Macron understood exactly what a hyperscale data center operator needs most right now: juice. AI clusters consume an immense amount of electricity, and France’s stable, state-backed nuclear energy grid is the ultimate bait. Macron didn’t just offer access; he actively leaned on state-owned utility EDF to free up sites—including a former power plant in Bouchain—and bumped the government’s power guarantee from 2 gigawatts to 3 gigawatts to seal the deal.

Macron followed this up during France’s G7 presidency in June, bypassing standard diplomatic protocol to host a working lunch that sat world leaders directly next to the elite of the AI world: OpenAI’s Sam Altman, Anthropic’s Dario Amodei, Google DeepMind’s Demis Hassabis, and Mistral’s Arthur Mensch. It is a highly effective charm offensive that has turned France into a premier destination for frontier compute.

Modi’s Blueprint: Shifting from Service Providers to Sovereign Infrastructure

Meanwhile, in New Delhi, Prime Minister Narendra Modi is running a parallel playbook with a different, yet equally massive, scale. For decades, India was viewed by Silicon Valley primarily as a backend engine—the world’s largest pool of engineering talent and IT service providers. Modi is aggressively rewiring that perception into a “Design and Develop in India” paradigm.

Following a direct meeting with Modi in late June, Amazon CEO Andy Jassy announced a staggering $48 billion investment commitment in the country through 2030. Crucially, $21 billion of that capital is explicitly earmarked to scale AI and cloud infrastructure across hubs in Mumbai and Hyderabad.

Modi’s strategy isn’t just about hosting American cloud giants, though. It’s an explicit push for sovereign AI capability. Over the past year, Modi has held personal, bilateral meetings with a massive roster of tech leaders, including Microsoft’s Satya Nadella, Google’s Sundar Pichai, and top AI startup founders.

The momentum is tangible:

  • Google has committed $15 billion toward creating its largest AI hub outside the United States.
  • Microsoft has launched its largest Asian infrastructure investment to date to anchor local cloud capability.
  • The Semiconductor Bridge: Knowing that data centers are useless without chips, Modi is pushing hard on domestic fabrication.

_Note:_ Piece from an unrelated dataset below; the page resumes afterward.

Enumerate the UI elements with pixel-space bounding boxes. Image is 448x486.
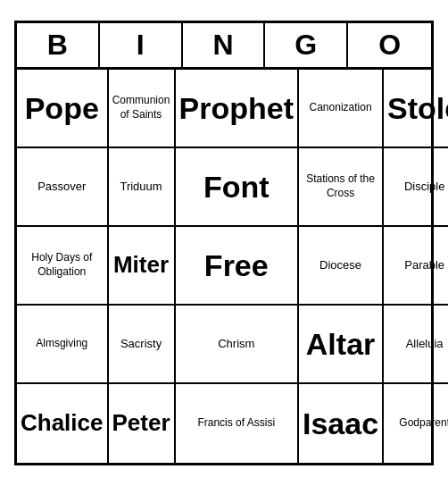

Tata Electronics is moving forward with a 300mm semiconductor fab plant, backed by advanced lithography equipment secured via diplomatic channels from Dutch giant ASML, with tech luminary Lip-Bu Tan acting as a prospective anchor customer for the chips.

The Reality Check: Pledges vs. Power Grids

As someone who has seen countless tech “commitments” evaporate into thin air over the two decades, we have to look at these massive figures with a healthy dose of journalistic skepticism.

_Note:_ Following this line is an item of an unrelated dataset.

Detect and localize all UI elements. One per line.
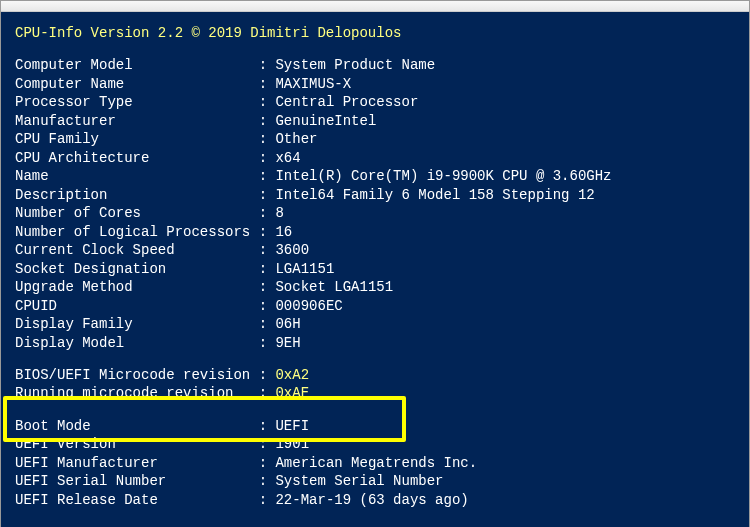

There is a distinct “pledge bubble” in the AI world right now. SoftBank’s €75 billion is an “up to” figure; Amazon’s billions are spread across years. We only have to look across the English Channel to see a cautionary tale. In April, OpenAI quietly paused its massive “Stargate UK” data center project, frozen out by British electricity prices that are nearly four times higher than the US, alongside swirling regulatory headaches. Tech investments can vanish the moment the local grid or local regulators blink.

The differentiator right now is that France and India are backing their charm offensives with immediate concrete action. France already has construction underway at verified EDF sites. India has implemented long-term fiscal tax incentives tailored specifically for hyperscale operators to ensure that corporate reputations remain tied to strict delivery timelines.

The Macro View

What Macron and Modi have realized is that AI infrastructure is no longer just a corporate line item; it is strategic industrial capacity, negotiated like oil reserves or steel mills in the 20th century.

The countries that rely purely on overseas AI models and computing hardware leave themselves entirely exposed to the whims of foreign export controls and geopolitical shifts. By taking the lead personally, texting the billionaires, and clearing the bureaucratic red tape, both leaders are ensuring their nations aren’t just consumers of the AI future—they are the ones housing its engine rooms.